During the early '70s, I was privileged to hear him thinking out the challenges of the Holocaust. I listened to him in the courses and over the Passover meals at the home of Rose and Emil. He argued forcibly that there was such a thing as what Kant called "radical evil," evil done for the sake of evil. He gave reasons why the Holocaust was a unique event in history. I agreed with him, then and now.

His description of the commandment to endure dialectically is related to the differences between religious and secular Judaism. All Jews, he wrote, must have the courage to bear Jewish children in a post-Holocaust world. His description of the dilemma of a Jewish parent was poignant:

A Jew today is obliged to retrace the road which led his brethren to Auschwitz. It is a road of pain and mourning, of humiliation, guilt, and despair. To retrace it is living death. How to suffer this death and also choose Jewish life which, like all life, must include joy, laughter, and childlike innocence? How to reconcile such a remembrance with life itself? How dare a Jewish parent crush his child's innocence with the knowledge that his uncle or grandfather was denied life because of his Jewishness? And how dare he not burden him with this knowledge? The conflict is inescapable, for we may neither forget the past for the sake of present life, nor destroy present life by a mourning without relief — and then there is no relief.

In God's Presence in History, Fackenheim speaks of "the commanding voice of Auschwitz," a bracing thought given the more liberal thinking of the times. Yet the command, although not clear, has implications for how Jews and Christians are to live in the world as it is.

The book outlines five considerations that he calls "fragmentary responses" to the "shattering reality" of what had happened. In this book, Fackenheim had taken up the summons to think about an event that shattered the faith of the biblical people and the optimism of the modern worldview. I finished my graduate studies with the conviction of the importance of recognizing the significant questions in life, in faith, even when the answers were not clear.

"The important thing," said Fackenheim in one of his lectures, "is to deepen the question."

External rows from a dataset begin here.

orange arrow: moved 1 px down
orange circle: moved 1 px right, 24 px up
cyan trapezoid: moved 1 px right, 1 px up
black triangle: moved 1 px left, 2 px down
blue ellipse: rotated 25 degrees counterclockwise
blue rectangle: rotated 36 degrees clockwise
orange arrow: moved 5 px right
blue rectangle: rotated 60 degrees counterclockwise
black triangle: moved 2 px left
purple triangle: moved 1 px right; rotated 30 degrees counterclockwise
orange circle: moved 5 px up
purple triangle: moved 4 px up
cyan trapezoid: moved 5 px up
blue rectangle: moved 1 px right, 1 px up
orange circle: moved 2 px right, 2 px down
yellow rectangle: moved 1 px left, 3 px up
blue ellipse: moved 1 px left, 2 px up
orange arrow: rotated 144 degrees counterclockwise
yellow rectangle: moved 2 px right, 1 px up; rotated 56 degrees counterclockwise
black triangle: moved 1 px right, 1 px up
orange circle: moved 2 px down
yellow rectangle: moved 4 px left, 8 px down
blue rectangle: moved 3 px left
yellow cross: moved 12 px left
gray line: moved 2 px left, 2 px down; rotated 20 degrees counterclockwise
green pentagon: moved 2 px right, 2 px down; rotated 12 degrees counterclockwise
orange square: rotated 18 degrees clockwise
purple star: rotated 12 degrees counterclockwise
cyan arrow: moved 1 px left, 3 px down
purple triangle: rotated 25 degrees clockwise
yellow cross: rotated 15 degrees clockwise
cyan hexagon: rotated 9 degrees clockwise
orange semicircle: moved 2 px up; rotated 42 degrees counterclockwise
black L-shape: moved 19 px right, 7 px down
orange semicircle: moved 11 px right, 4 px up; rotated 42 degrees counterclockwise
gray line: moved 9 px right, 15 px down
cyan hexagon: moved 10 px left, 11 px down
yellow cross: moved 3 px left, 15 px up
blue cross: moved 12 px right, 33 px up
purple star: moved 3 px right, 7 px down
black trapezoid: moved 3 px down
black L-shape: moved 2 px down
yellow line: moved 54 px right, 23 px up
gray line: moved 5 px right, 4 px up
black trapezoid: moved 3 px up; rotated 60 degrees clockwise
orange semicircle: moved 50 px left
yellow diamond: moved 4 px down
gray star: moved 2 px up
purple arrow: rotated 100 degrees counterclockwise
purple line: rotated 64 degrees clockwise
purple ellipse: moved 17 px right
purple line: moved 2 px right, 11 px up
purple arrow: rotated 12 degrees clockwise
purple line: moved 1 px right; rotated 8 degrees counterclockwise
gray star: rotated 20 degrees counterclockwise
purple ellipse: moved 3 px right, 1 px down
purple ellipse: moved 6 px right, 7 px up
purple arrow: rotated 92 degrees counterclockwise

This was the first book of Fackenheim's that I read. Although it is not a long book, it is dense and demanding. I stayed up most of the night reading it. Since then, I have read almost all of his other books and essays and I learned a great deal from him as he supervised my doctoral thesis, which focused on the exercise of political judgment in the reflections of Hannah Arendt. He did not like Arendt much (not critical enough of Heidegger!). However, I actually came to think that Arendt had insights to offer that filled in some of the gaps in Fackenheim's thought.

I still struggle with his interpretation of the commandment to endure and to survive, so that Hitler would not be granted posthumous victories. Having been involved in some struggles against injustice, I have become more aware of how we can become like what we fight against. In facing the fires of injustice, the fires of Auschwitz, we can begin to mirror in our minds the very patterns we are resisting. There were times in the '70s and '80s when Fackenheim seemed more aware of what he was against than what he was for. After he moved to Israel, he tended to interpret any criticism of the state as a threat to the survival of Judaism.

Nevertheless, his reflections summoned me to think about what was happening in the world of my times and to take the risk of thinking about this world, albeit in a provisional and fragmentary way. I had the privilege of meeting and reading someone who taught me that thinking is a way of acting in the world, that writing is a way of acting in the world.

[Mary Jo Leddy is a Canadian writer, speaker, theologian and social activist. She founded the Romero House in Toronto to respond to the needs of refugees. She also teaches at the Toronto School of Theology.]